Exercise materials:
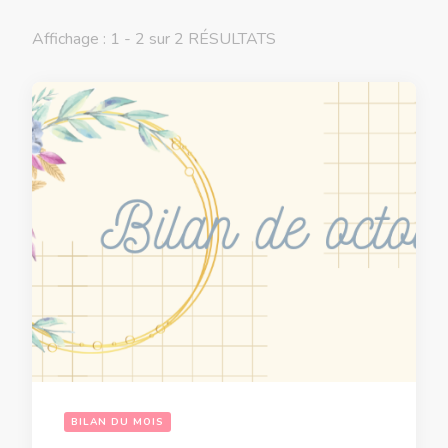
Affichage : 1 - 2 sur 2 RÉSULTATS
BILAN DU MOIS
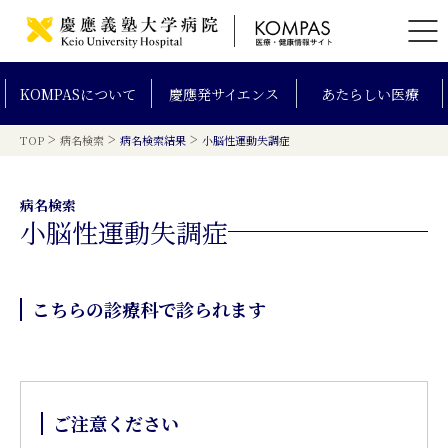
KOMPAS
について
慶應発
サイエンス
あたらしい
医療
>
>
>
TOP
病名検索
病名検索結果
小脳性運動失調症
病名検索
小脳性運動失調症
こちらの診療科で診られます
ご注意ください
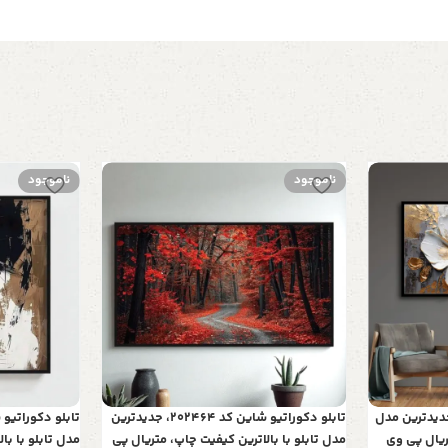
ناموجود
ناموجود
کوراتیو شاین کد 702، جدیدترین مدل
تابلو دکوراتیو شاین کد 202464، جدیدترین
تریال پی وی
مدل تابلو با بالاترین کیفیت چاپ، متریال پی
مدل تابلو با با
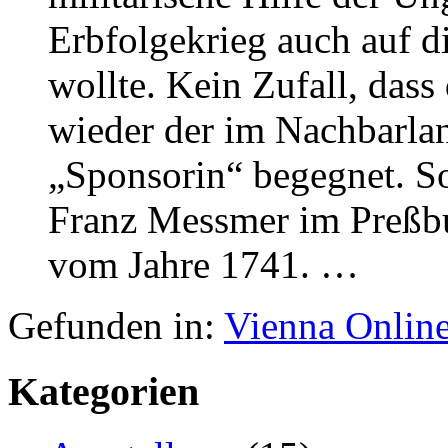
Erbfolgekrieg auch auf 
wollte. Kein Zufall, das
wieder der im Nachbarlan
„Sponsorin“ begegnet. S
Franz Messmer im Preßbu
vom Jahre 1741. …
Gefunden in:
Vienna Onlin
Kategorien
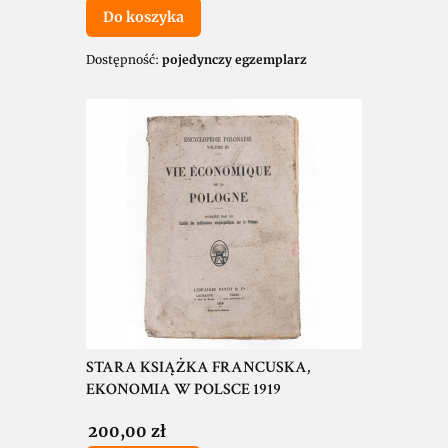
Do koszyka
Dostępność:
pojedynczy egzemplarz
STARA KSIĄŻKA FRANCUSKA,
EKONOMIA W POLSCE 1919
Cena
200,00 zł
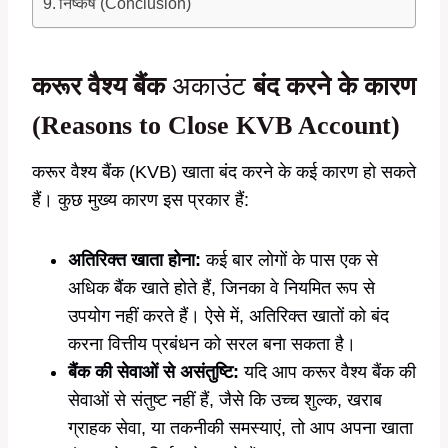
निष्कर्ष (Conclusion)
करूर वैश्य बैंक
अकाउंट
बंद करने के कारण
(Reasons to Close KVB Account)
करूर वैश्य बैंक (KVB) खाता बंद करने के कई कारण हो सकते
हैं। कुछ मुख्य कारण इस प्रकार हैं:
अतिरिक्त खाता होना:
कई बार लोगों के पास एक से
अधिक बैंक खाते होते हैं, जिनका वे नियमित रूप से
उपयोग नहीं करते हैं। ऐसे में, अतिरिक्त खातों को बंद
करना वित्तीय प्रबंधन को सरल बना सकता है।
बैंक की सेवाओं से असंतुष्टि:
यदि आप करूर वैश्य बैंक की
सेवाओं से संतुष्ट नहीं हैं, जैसे कि उच्च शुल्क, खराब
ग्राहक सेवा, या तकनीकी समस्याएं, तो आप अपना खाता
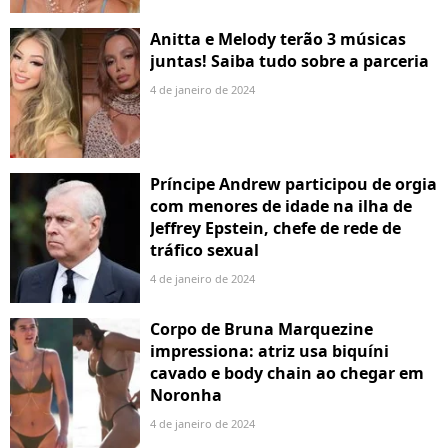
Anitta e Melody terão 3 músicas
juntas! Saiba tudo sobre a parceria
4 de janeiro de 2024
Príncipe Andrew participou de orgia
com menores de idade na ilha de
Jeffrey Epstein, chefe de rede de
tráfico sexual
4 de janeiro de 2024
Corpo de Bruna Marquezine
impressiona: atriz usa biquíni
cavado e body chain ao chegar em
Noronha
4 de janeiro de 2024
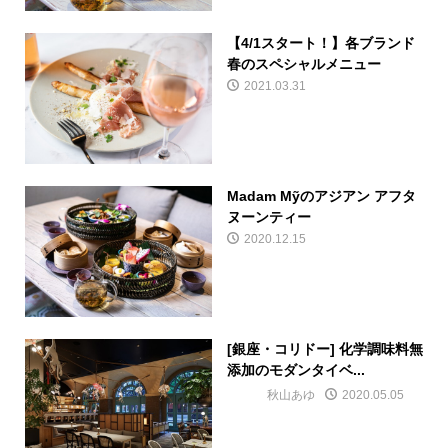
【4/1スタート！】各ブランド
春のスペシャルメニュー
2021.03.31
Madam Mỹのアジアン アフタ
ヌーンティー
2020.12.15
[銀座・コリドー] 化学調味料無
添加のモダンタイベ...
秋山あゆ
2020.05.05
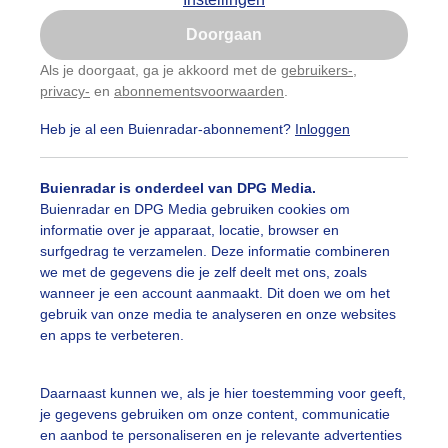
Is goed, toon de popup
Doorgaan
Nu niet, misschien later
Als je doorgaat, ga je akkoord met de
gebruikers-
,
privacy-
en
abonnementsvoorwaarden
.
Gebruik je Safari en wil je niet elke dag deze pop-up
zien?
Heb je al een Buienradar-abonnement?
Inloggen
Klik
hier
om dit aan te passen
Buienradar is onderdeel van DPG Media.
Buienradar en DPG Media gebruiken cookies om
informatie over je apparaat, locatie, browser en
surfgedrag te verzamelen. Deze informatie combineren
we met de gegevens die je zelf deelt met ons, zoals
wanneer je een account aanmaakt. Dit doen we om het
gebruik van onze media te analyseren en onze websites
en apps te verbeteren.
Daarnaast kunnen we, als je hier toestemming voor geeft,
je gegevens gebruiken om onze content, communicatie
en aanbod te personaliseren en je relevante advertenties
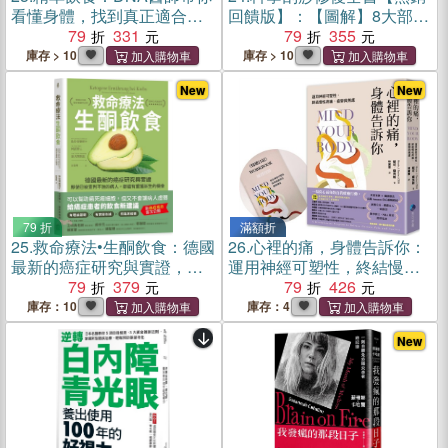
看懂身體，找到真正適合自
回饋版】：【圖解】8大部位
己的吃法
79
331
X 34個對症手法，從痧圖回
79
355
推傷害，讓身體再也不疼痛
庫存 > 10
庫存 > 10
（隨書贈刮痧購物金）
New
New
79 折
滿額折
25.
救命療法•生酮飲食：德國
26.
心裡的痛，身體告訴你：
最新的癌症研究與實證，即
運用神經可塑性，終結慢性
使已被宣判不治的病人，都
79
379
疼痛、疲勞與焦慮【首刷限
79
426
還有重獲新生的機會
量贈品：第一本運用神經可
庫存：10
庫存：4
塑性開發的《情緒日記》練
New
習別冊】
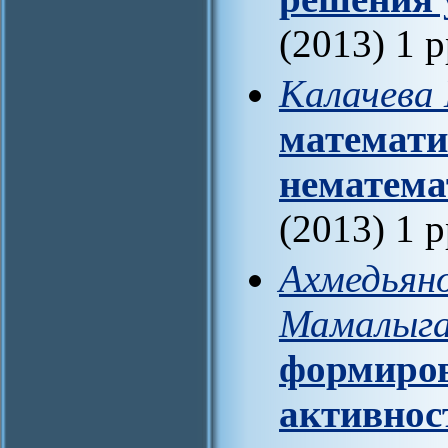
(2013) 1 
Калачева 
математи
нематема
(2013) 1 
Ахмедьяно
Мамалыга
формиров
активнос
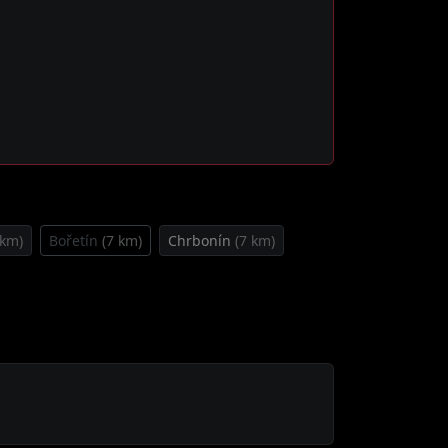
 km)
Bořetín
(7 km)
Chrbonín
(7 km)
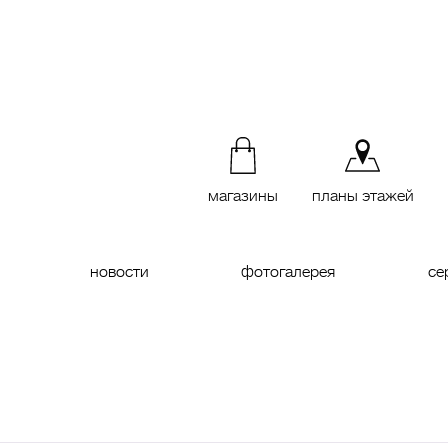
магазины
планы этажей
новости
фотогалерея
се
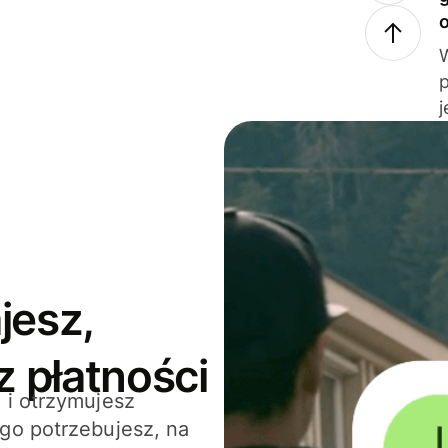
j
jesz,
z płatności
 i otrzymujesz
go potrzebujesz, na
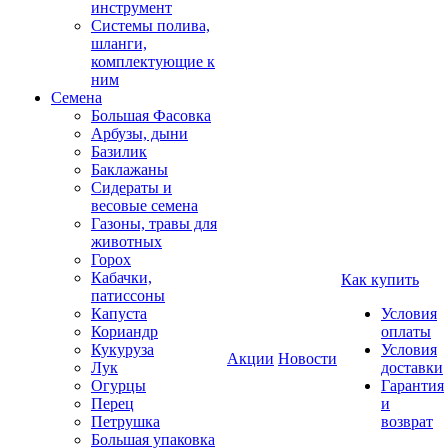
инструмент
Системы полива,
шланги,
комплектующие к
ним
Семена
Большая Фасовка
Арбузы, дыни
Базилик
Баклажаны
Сидераты и
весовые семена
Газоны, травы для
животных
Горох
Кабачки,
Как купить
патиссоны
Капуста
Условия
Кориандр
оплаты
Кукуруза
Условия
Акции
Новости
Лук
доставки
Огурцы
Гарантия
Перец
и
Петрушка
возврат
Большая упаковка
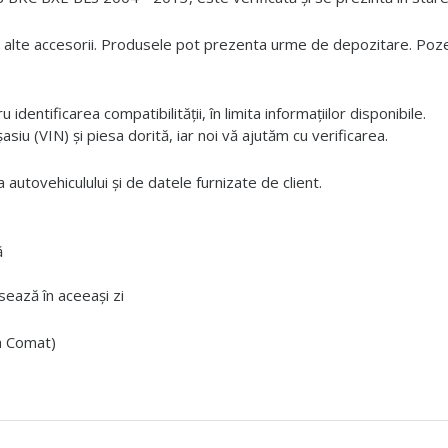
 alte accesorii. Produsele pot prezenta urme de depozitare. Pozele
dentificarea compatibilității, în limita informațiilor disponibile.
iu (VIN) și piesa dorită, iar noi vă ajutăm cu verificarea.
 autovehiculului și de datele furnizate de client.
ă
ează în aceeași zi
ta Comat)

What the task requires:
Check each line of the data above for the string "informatie" and report only how many lines have it.

Task solution:
2